The Amended Complaint alleges a violation of Plaintiff's constitutional rights associated with actions taken by Defendant Ellis during his investigation of Plaintiff's criminal case and extradition of Plaintiff to South Carolina. As relief, Plaintiff seeks an opportunity to " rebuff [Ellis's] baseless assertions" and " redress" the criminal charges. (ECF No. 5-1 at 17.) However, a federal court should not equitably interfere with state criminal proceedings " except in the most narrow and extraordinary of circumstances." Gilliam v. Foster, 75 F.3d 881, 903 (4th Cir. 1996). In Younger v. Harris, 401 U.S. 37, 91 S.Ct. 746, 27 L.Ed.2d 669 (1971), the Supreme Court held that courts of equity should not act unless the moving party has no adequate remedy at law and will suffer irreparable injury if denied equitable relief. Younger, 401 U.S. at 43-44 (citation omitted). From Younger and its progeny, the United States Court of Appeals for the Fourth Circuit has culled the following test to determine when abstention is appropriate: " (1) there are ongoing state judicial proceedings; (2) the proceedings implicate important state interests; and (3) there is an adequate opportunity to raise federal claims in the state proceedings." Martin Marietta Corp. v. Maryland Comm'n on Human Relations, 38 F.3d 1392, 1396 (4th Cir. 1994) (citing Middlesex Cnty. Ethics Comm'n v. Garden State Bar Ass'n, 457 U.S. 423, 432, 102 S.Ct. 2515, 73 L.Ed.2d 116 (1982)).

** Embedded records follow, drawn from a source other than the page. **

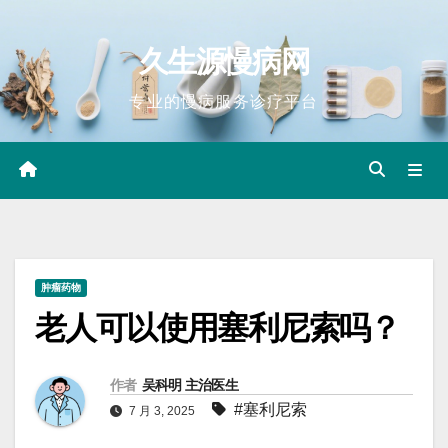
Skip
to
久生源慢病网
content
专业的慢病服务诊疗平台
肿瘤药物
老人可以使用塞利尼索吗？
作者
吴科明 主治医生
#塞利尼索
7 月 3, 2025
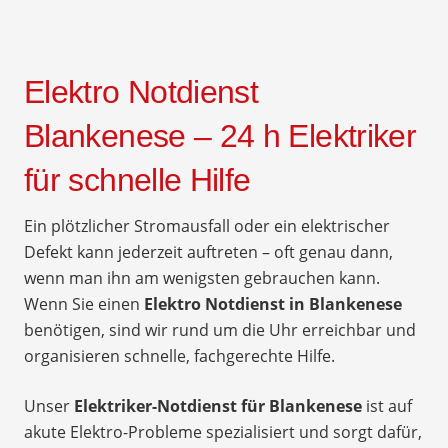
Elektro Notdienst
Blankenese – 24 h Elektriker
für schnelle Hilfe
Ein plötzlicher Stromausfall oder ein elektrischer
Defekt kann jederzeit auftreten – oft genau dann,
wenn man ihn am wenigsten gebrauchen kann.
Wenn Sie einen
Elektro Notdienst in Blankenese
benötigen, sind wir rund um die Uhr erreichbar und
organisieren schnelle, fachgerechte Hilfe.
Unser
Elektriker-Notdienst für Blankenese
ist auf
akute Elektro-Probleme spezialisiert und sorgt dafür,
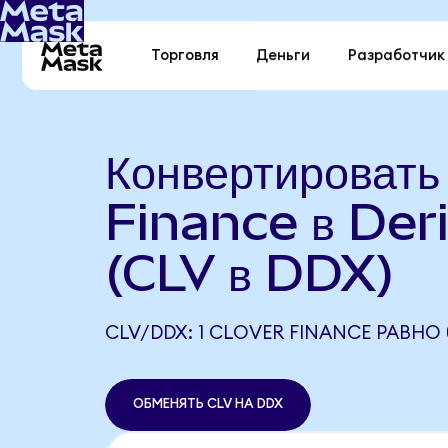
Торговля
Деньги
Разработчик
Конвертировать
Finance в De
(CLV в DDX)
CLV/DDX: 1 CLOVER FINANCE РАВНО 
ОБМЕНЯТЬ CLV НА DDX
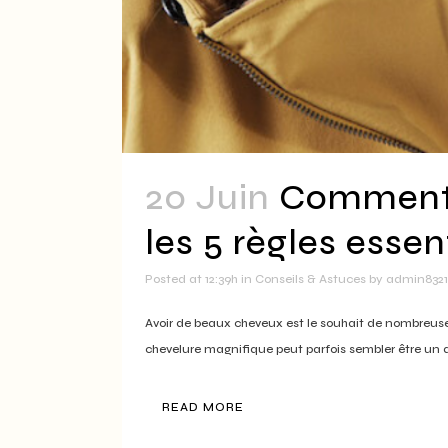
20 Juin
Comment o
les 5 règles essen
Posted at 12:39h
in
Conseils & Astuces
by
admin8321
Avoir de beaux cheveux est le souhait de nombreuses
chevelure magnifique peut parfois sembler être un déf
READ MORE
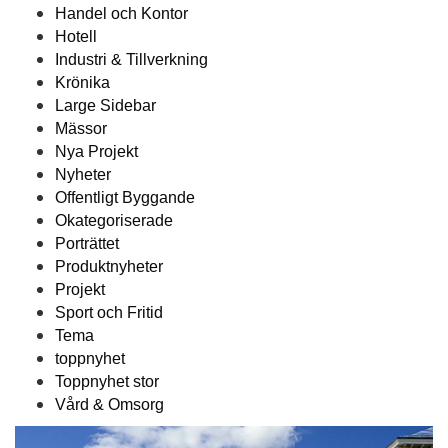
Handel och Kontor
Hotell
Industri & Tillverkning
Krönika
Large Sidebar
Mässor
Nya Projekt
Nyheter
Offentligt Byggande
Okategoriserade
Porträttet
Produktnyheter
Projekt
Sport och Fritid
Tema
toppnyhet
Toppnyhet stor
Vård & Omsorg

In the instant case, the first part of the abstention test is satisfied because Plaintiff states that he is currently detained at the Al Cannon Detention Center for pending criminal charges. (ECF No. 5-1 at 6, 9.) The second part of the test is met as the Supreme Court has held that " the States' interest in administering their criminal justice systems free from federal interference is one of the most powerful of the considerations that should influence a court considering equitable types of relief." Kelly v. Robinson, 479 U.S. 36, 49, 107 S.Ct. 353, 93 L.Ed.2d 216 (1986). The Court also addressed the third criterion in noting " 'that ordinarily a pending state prosecution provides the accused a fair and sufficient opportunity for vindication of federal constitutional rights.'" Gilliam v. Foster, 75 F.3d at 904 (quoting Kugler v. Helfant, 421 U.S. 117, 124, 95 S.Ct. 1524, 44 L.Ed.2d 15 (1975)). In this case, Plaintiff can pursue the claims associated with his pending criminal charges in state court both during and after the disposition of such charges. As Plaintiff fails to demonstrate that he has no adequate remedy at law, or that he will suffer irreparable injury if denied the requested injunctive relief, see Younger, 401 U.S. at 43-44, Plaintiff's claims against Defendant Ellis are precluded at this time.

III. Conclusion

For the foregoing reasons, it is recommended that Plaintiff's claims against Defendant Matt Ellis be dismissed from this case without prejudice and without issuance and service of process.